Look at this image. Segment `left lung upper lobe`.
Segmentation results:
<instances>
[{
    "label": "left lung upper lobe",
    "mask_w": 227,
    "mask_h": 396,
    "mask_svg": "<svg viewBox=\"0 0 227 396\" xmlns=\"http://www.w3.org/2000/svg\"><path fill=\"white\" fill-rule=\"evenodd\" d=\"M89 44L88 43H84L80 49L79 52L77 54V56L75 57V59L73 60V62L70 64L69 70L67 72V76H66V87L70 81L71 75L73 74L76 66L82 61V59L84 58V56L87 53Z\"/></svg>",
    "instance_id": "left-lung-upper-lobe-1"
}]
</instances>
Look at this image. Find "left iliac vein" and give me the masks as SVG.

...

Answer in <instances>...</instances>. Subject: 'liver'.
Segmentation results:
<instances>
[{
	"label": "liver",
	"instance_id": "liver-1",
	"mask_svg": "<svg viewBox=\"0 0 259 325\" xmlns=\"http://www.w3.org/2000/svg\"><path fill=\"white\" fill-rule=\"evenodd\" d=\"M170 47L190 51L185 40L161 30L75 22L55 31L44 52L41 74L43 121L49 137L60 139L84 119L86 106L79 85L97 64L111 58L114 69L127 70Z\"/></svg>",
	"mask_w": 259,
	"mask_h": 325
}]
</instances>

§ WHAT YOU NEED TO DO
All lines above from the one with "Look at this image. Segment" to the one with "Look at this image. Find", inclusive, should be copied exactly, and no other lines.

§ RESULT
Look at this image. Segment `left lung upper lobe`.
Segmentation results:
<instances>
[{
    "label": "left lung upper lobe",
    "mask_w": 227,
    "mask_h": 396,
    "mask_svg": "<svg viewBox=\"0 0 227 396\" xmlns=\"http://www.w3.org/2000/svg\"><path fill=\"white\" fill-rule=\"evenodd\" d=\"M89 44L88 43H84L80 49L79 52L77 54V56L75 57V59L73 60V62L70 64L69 70L67 72V76H66V87L70 81L71 75L73 74L76 66L82 61V59L84 58V56L87 53Z\"/></svg>",
    "instance_id": "left-lung-upper-lobe-1"
}]
</instances>
Look at this image. Find "left iliac vein" and give me the masks as SVG.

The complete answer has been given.